For CCPs that can get this transition right, the potential business benefits are myriad. Equipping analysts with real-time insights gives analysts full visibility over the effects of new trades added to a portfolio, as well as the effects of changes to market data on existing portfolios. This means they can see the current P&L, react to events as they happen, deliver timely mark-to-market, and gain better control over market updates. With a good system, they’ll also be able to compare this insight to historical scenarios at the touch of a button. This results in deeper analysis of breaches and events, and faster, more accurate resolutions.
This in turn means greater protection and reduced risk for the CCP’s members. It will be able to instantly notify its customers of abnormalities so they can take action before the next banking cycle occurs. A good, automated system will even be able to detect an incorrectly entered price before the client is aware of the effect on their P&L, enabling analysts to escalate and remedy the situation before it even becomes a problem. In effect, it means that analysts no longer need to proactively monitor the markets or system for issues themselves. On the contrary, the system will proactively alert them to any issues. This means analysts can spend more of their time and skills on fixing problems, rather than looking for them.
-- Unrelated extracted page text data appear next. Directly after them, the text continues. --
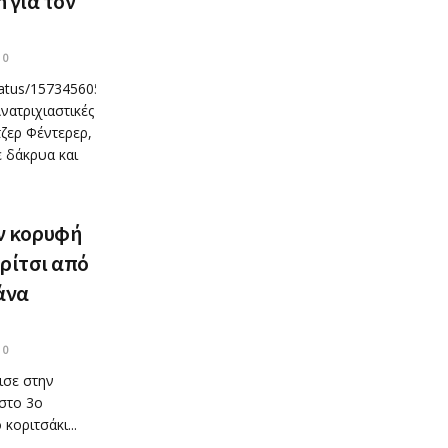
n για τον
0
status/1573456056046522369?
ατριχιαστικές
τζερ Φέντερερ,
ε δάκρυα και
ην κορυφή
ρίτσι από
άνα
0
ισε στην
στο 3ο
οριτσάκι...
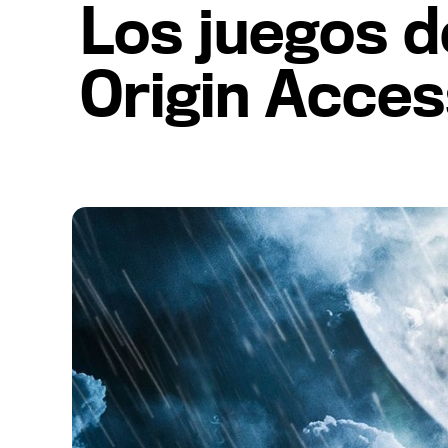
Los juegos d
Origin Acces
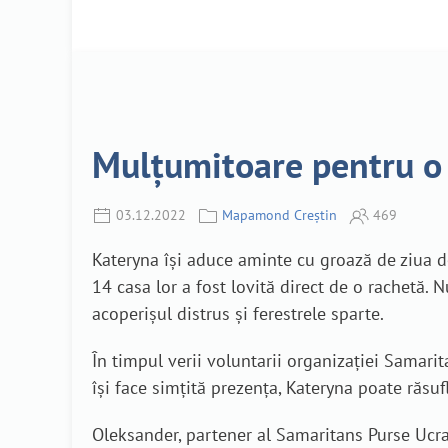
Mulțumitoare pentru o
03.12.2022
Mapamond Creștin
469
Kateryna își aduce aminte cu groază de ziua 
14 casa lor a fost lovită direct de o rachetă.
acoperișul distrus și ferestrele sparte.
În timpul verii voluntarii organizației Samarit
își face simțită prezența, Kateryna poate răsuf
Oleksander, partener al Samaritans Purse Ucrai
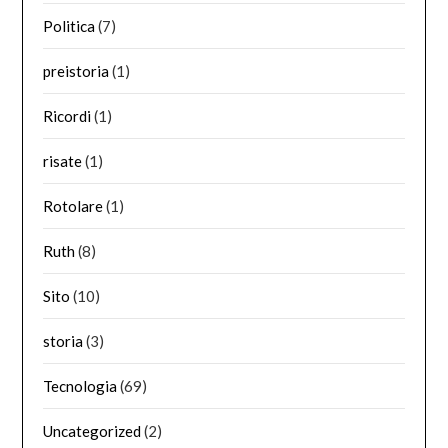
Politica
(7)
preistoria
(1)
Ricordi
(1)
risate
(1)
Rotolare
(1)
Ruth
(8)
Sito
(10)
storia
(3)
Tecnologia
(69)
Uncategorized
(2)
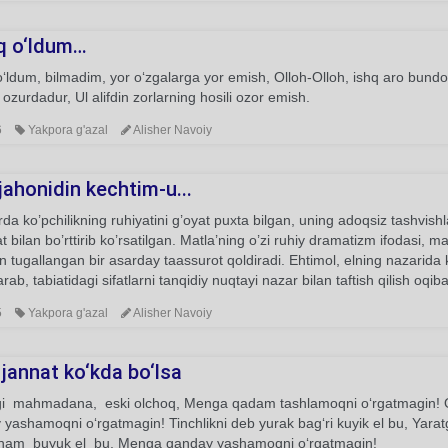
q o‘ldum…
‘ldum, bilmadim, yor o‘zgalarga yor emish, Olloh-Olloh, ishq aro bundo
 ozurdadur, Ul alifdin zorlarning hosili ozor emish.
6
Yakpora g'azal
Alisher Navoiy
ahonidin kechtim-u...
da ko’pchilikning ruhiyatini g’oyat puxta bilgan, uning adoqsiz tashvish
 bilan bo’rttirib ko’rsatilgan. Matla’ning o’zi ruhiy dramatizm ifodasi, 
an tugallangan bir asarday taassurot qoldiradi. Ehtimol, elning nazarida 
arab, tabiatidagi sifatlarni tanqidiy nuqtayi nazar bilan taftish qilish oqi
5
Yakpora g'azal
Alisher Navoiy
jannat ko‘kda bo‘lsa
gi mahmadana, eski olchoq, Menga qadam tashlamoqni o‘rgatmagin! O
yashamoqni o‘rgatmagin! Tinchlikni deb yurak bag‘ri kuyik el bu, Yar
 ham buyuk el bu, Menga qanday yashamoqni o‘rgatmagin!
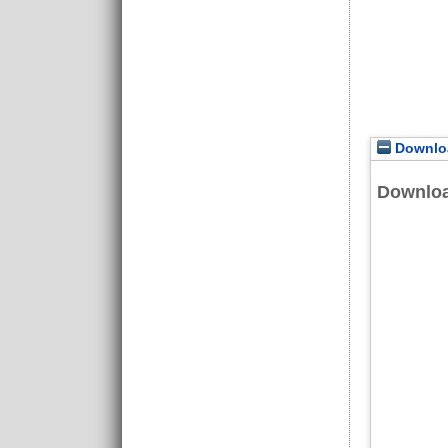
Downloa
Downlo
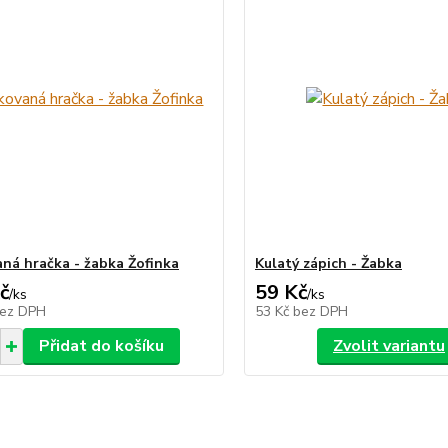
ná hračka - žabka Žofinka
Kulatý zápich - Žabka
č
59 Kč
/
ks
/
ks
ez DPH
53 Kč
bez DPH
Přidat do košíku
Zvolit variantu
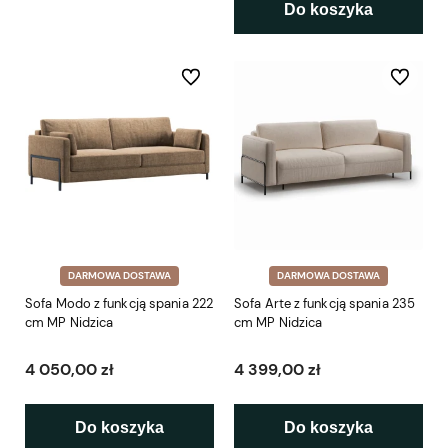
Do koszyka
Do ulubionych
Do ulubio
DARMOWA DOSTAWA
DARMOWA DOSTAWA
Sofa Modo z funkcją spania 222
Sofa Arte z funkcją spania 235
cm MP Nidzica
cm MP Nidzica
4 050,00 zł
4 399,00 zł
Do koszyka
Do koszyka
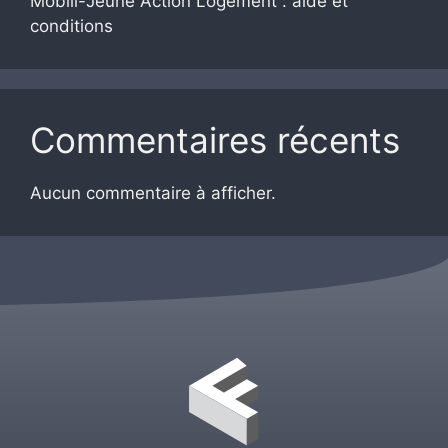
Mobili-Jeune Action Logement : aide et
conditions
Commentaires récents
Aucun commentaire à afficher.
All of this automation – combined with collapsing multiple tools into one – equals greater efficiency, which in turn leads to significant cost savings. It frees up analyst time in such a way that CCPs can meet the new requirements without significantly adding to headcount. It also means that CCPs avoid the large and costly development cycles required to satisfy the growing demand for ad-hoc specific views at increasingly granular levels of detail across multiple lines of business. And partnering with an established provider means avoiding the sheer time and hassle involved in building an equivalent in-house system from scratch.
The new environment is here, now: time is a luxury CCPs simply do not have. The new environment is also, of course, characterised by increased competition between CCPs. Those that can offer effective, real-time risk management – while keeping prices down thanks to a lower cost-per-trade – will be able to attract and service greater volumes and stay one step ahead of their competitors.